Néanmoins, comme l’a souligné la société [9] dans ses écritures, la victime se fonde sur des dispositions concernant la procédure avec représentation obligatoire alors que, en matière de protection sociale, la procédure est orale et sans représentation obligatoire, conformément à l’article R. 142-11 du code de la sécurité sociale.
En conséquence, les conclusions de la société [9], présentées en cours de procédure et déposées à l’audience, sont recevables.

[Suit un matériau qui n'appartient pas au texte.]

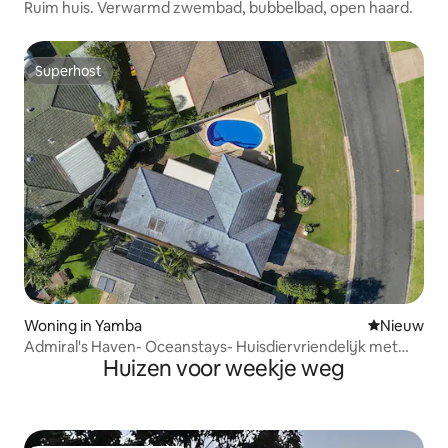
Ruim huis. Verwarmd zwembad, bubbelbad, open haard.
Superhost
Superhost
Woning in Yamba
Nieuwe ac
Nieuw
Admiral's Haven- Oceanstays- Huisdiervriendelijk met
Huizen voor weekje weg
een P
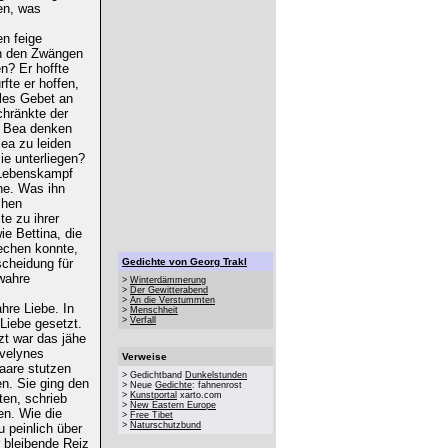
en, was
n feige
ch den Zwängen
n? Er hoffte
fte er hoffen,
lles Gebet an
chränkte der
n Bea denken
ea zu leiden
ie unterliegen?
n Lebenskampf
ne. Was ihn
chen
te zu ihrer
e Bettina, die
rechen konnte,
scheidung für
Gedichte von Georg Trakl
 wahre
>
Winterdämmerung
>
Der Gewitterabend
>
An die Verstummten
hre Liebe. In
>
Menschheit
>
Verfall
Liebe gesetzt.
zt war das jähe
Evelynes
Verweise
Haare stutzen
> Gedichtband
Dunkelstunden
en. Sie ging den
> Neue
Gedichte
: fahnenrost
>
Kunstportal
xarto.com
ten, schrieb
>
New Eastern Europe
en. Wie die
>
Free Tibet
>
Naturschutzbund
 peinlich über
 bleibende Reiz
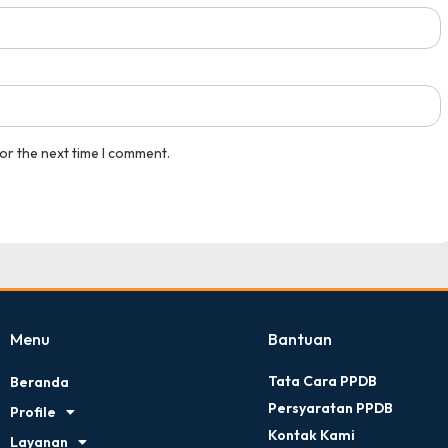
 Eko...
Medali Perak Mapel Aki...
pusatprestasi.id
Tingkat : Nasional
Tahun : November 2025
or the next time I comment.
Menu
Bantuan
Tata Cara PPDB
Beranda
Persyaratan PPDB
Profile
Kontak Kami
Layanan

La demande de la victime sera ainsi rejetée.
Sur la faute inexcusable
La victime expose qu’elle est tombée en sortant de l’ascenseur qui ne s’est pas arrêté au niveau du sol en arrivant au 5ème étage sur son lieu de travail ; que cet ascenseur avait déjà fait l’objet d’un signalement de la part d’une collègue, Mme [Y], deux jours plus tôt, et que son employeur ne pouvait pas ne pas avoir conscience du danger.
Elle ajoute que la société entretient une confusion entre les deux ascenseurs mais que le second était à l’arrêt et que c’est le même ascenseur qui a causé la chute de Mme [Y] et la sienne.
La société affirme que la victime n’a pas utilisé le même ascenseur que celui qui a été la cause de la chute de Mme [Y] et que la victime ne justifie pas que son employeur ait été informé d’un dysfonctionnement de l’ascenseur qu’elle a utilisé.
La société [9] reprend les motifs du jugement pour en demander la confirmation.
La caisse s’en rapporte à justice sur l’existence d’une faute inexcusable de l’employeur.
Sur ce,
En vertu du contrat de travail le liant à son salarié et des dispositions pertinentes du code du travail, l’employeur est tenu envers celui-ci d’une obligation légale de résultat de sécurité et de protection de la santé. Le manquement à cette obligation a le caractère d’une faute inexcusable, lorsque l’employeur avait ou aurait dû avoir conscience du danger auquel était exposé le salarié et qu’il n’a pas pris les mesures nécessaires pour l’en préserver.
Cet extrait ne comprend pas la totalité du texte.